A Summary of Scale Summit

4 April 2018

Recently I attended my first Scale Summit, which is mostly a day of Open Spaces where people discuss how to run things at scale without necessarily having to cover the basics. This is because most attendees will already be working at scale. All of the discussions are under Chatham House rules, so the Summit is more like “Operators Anonymous” than other conferences.

We started with a keynote by Meri Williams about how to scale both people and culture since it’s not all about technology.

My main takeaways were :

Humans need repetition in communication. While code shouldn’t repeat itself, you need to communicate an idea to humans seven times before they remember it.
Written communication is talking to the future. Yourself and others. Use Architecture Design Records to communicate your decisions to the future.
There are several inflection points in your company’s growth.
- When you need more than two pizzas to feed the team
- Dunbar’s Number
- When you have more people than working days in a year.
Hire for cultural add not cultural fit
You have to work to craft an inclusive workplace

We then moved onto the meat of the conference, the open spaces. I proposed sessions on Scalable Build Pipelines and Chaos Engineering. I also attended sessions on Infrastructure Testing, Container Orchestration in 2018 and Terraform in Automation. Participating in sessions can be hard work which is why I skipped one and spent time discussing issues with various people outside the different sessions.

Scalable Build Pipelines

No one really felt that any of the current tools are that scalable and that people pick the fastest and then make it work for them. People were having success using Buildkite and scaling the worker nodes themselves. CircleCI, Travis CI, Codeship, Jenkins and Concourse were also mentioned.
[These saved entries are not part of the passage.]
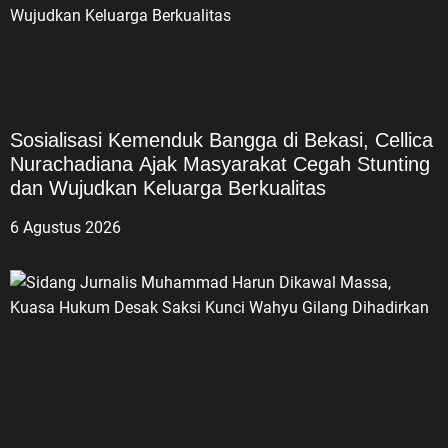
Sosialisasi Kemenduk Bangga di Bekasi, Cellica
Nurachadiana Ajak Masyarakat Cegah Stunting
dan Wujudkan Keluarga Berkualitas
6 Agustus 2026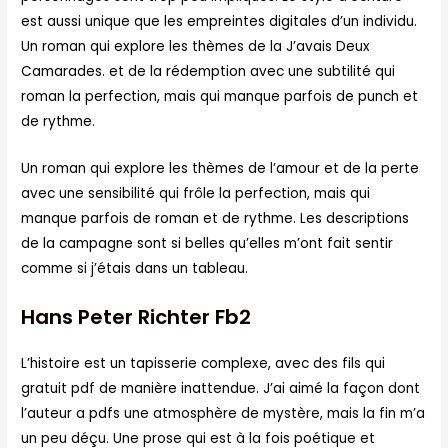
est aussi unique que les empreintes digitales d’un individu.
Un roman qui explore les thèmes de la J’avais Deux
Camarades. et de la rédemption avec une subtilité qui
roman la perfection, mais qui manque parfois de punch et
de rythme.
Un roman qui explore les thèmes de l’amour et de la perte
avec une sensibilité qui frôle la perfection, mais qui
manque parfois de roman et de rythme. Les descriptions
de la campagne sont si belles qu’elles m’ont fait sentir
comme si j’étais dans un tableau.
Hans Peter Richter Fb2
L’histoire est un tapisserie complexe, avec des fils qui
gratuit pdf de manière inattendue. J’ai aimé la façon dont
l’auteur a pdfs une atmosphère de mystère, mais la fin m’a
un peu déçu. Une prose qui est à la fois poétique et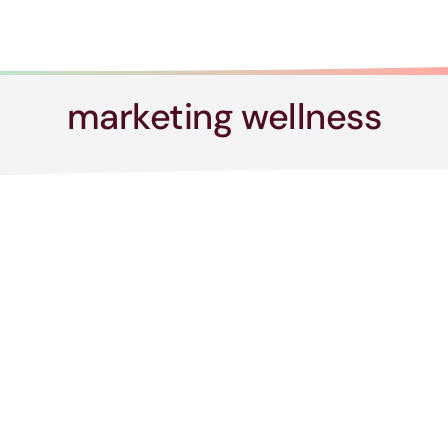
marketing wellness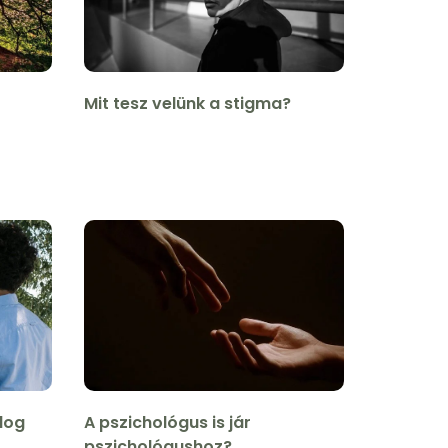
Mit tesz velünk a stigma?
dog
A pszichológus is jár
pszichológushoz?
At dxw we are currently experimenting with AWS CodePipeline and AWS CodeBuild to do our CI and CD for us on some of our new work.

Infrastructure Testing

In the infrastructure testing open space we discussed how, why, and what the differences to code testing are, and the difference to monitoring of infrastructure testing. About 30% of the room were doing infrastructure using a variety of tools. Inspec, ServerSpec and goss were what most people were using to test actual running infrastructure. Several people were testing their infrastructure as code with things like test-kitchen.

Monitoring is different to testing, in that it is constantly running whereas testing only happens at certain points e.g. when a Pull Request is made. Your monitoring may make use of your testing to check the state of the system.

Testing of infrastructure does not really lend itself to the fast feedback loops of software testing especially when you are creating and destroying infrastructure to test it. Infrastructure testing lends itself better to behavior-driven development tests. A machine being up is less useful than the system doing what you want.

Chaos Engineering

Very few people in the session were actually doing chaos engineering. I think this is because most people are afraid of the consequences. Causing a production outage by testing that you can survive things going wrong would be an interesting discussion to have with your bosses. However, if you have been doing it all along you shouldn’t have the fear of the consequences. As several people said your supplier is probably being an agent of chaos anyway at least if you do chaos engineering you might be ready for it and panic less.

One way to lessen the fear, is to run it against a non production environment which hopefully has production traffic being replayed against but even then it might not reflect what actually happens.

Terraform in Automation

My last session of the day was probably the most relevant to the work I am doing at dxw. It was a session discussing how to automate your Terraform. We are currently building a new hosting platform which makes use of some of things I picked up here.

To ensure that your Terraform code is consistent, it was recommended that you run `terraform fmt`, `terraform validate` and tflint over your code. `terraform fmt` makes sure that your code is formatted in a consistent style. In fact one of my first pull requests at dxw was to apply `terraform fmt` to terraform in the teacher-vacancy-service repo.

To make use of external modules people suggested the use of a Terrafile and using python-terrafile to install the modules. In practice we found that python-terrafile didn’t do what we want so we actually implemented the rake task in the original blog post.

In conclusion

I enjoyed myself a lot and had interesting discussions all day. I was reminded about several tools that we are now using to help us a build a new scalable hosting platform.